Last week the EU’s highest court annulled a deal, otherwise known as the Safe Harbour system, which allows companies to transfer personal data from Europe to the United States. The Safe Harbour system allowed companies to avoid checks when transferring data between offices at different ends of the Atlantic. Most of this data includes human resources information and data used for online advertising for the big tech companies. Without the Safe Harbour system, any data transfer from Europe to any other country requires the drawing up of contracts to establish privacy protections between groups or otherwise approval from the relevant data protection authorities.
The case was instigated by a complaint from Austrian law student Max Schrems who criticised Facebook’s transfer of European users’ data to its American servers – believing it to pose a risk of unwarranted US surveillance and ‘snooping.’ Upon review of the Safe Harbour system, the Court of Justice of the European Union said Safe Harbour did not adequately protect EU citizens’ personal data because the requirements of US national security undermined the privacy safeguards within the Safe Harbour system.
The decision is expected to have a serious impact for over 4000 firms who employed the system in their day-to-day running of their business including IBM, Google and Facebook.
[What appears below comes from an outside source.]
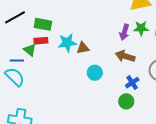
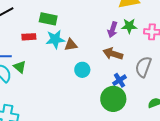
green rectangle: (43, 24) -> (48, 19), moved
green triangle: (30, 50) -> (20, 67), moved
green circle: (126, 101) -> (113, 99), size x1.6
According to Christopher Padilla, the vice president of government and regulatory affairs at IBM, ‘the free movement of data across borders is the foundation of the global economy, facilitating everything from financial services and manufacturing to shipping and retail.’ All these companies will now have to find alternative, and arguably more strenuous, mechanisms for data transfers between themselves and the EU.
It is still too early to predict the immediate effects of the decision, however companies caught by the annulment are hoping to be given a grace period by authorities to implement alternative mechanisms for their data transfers.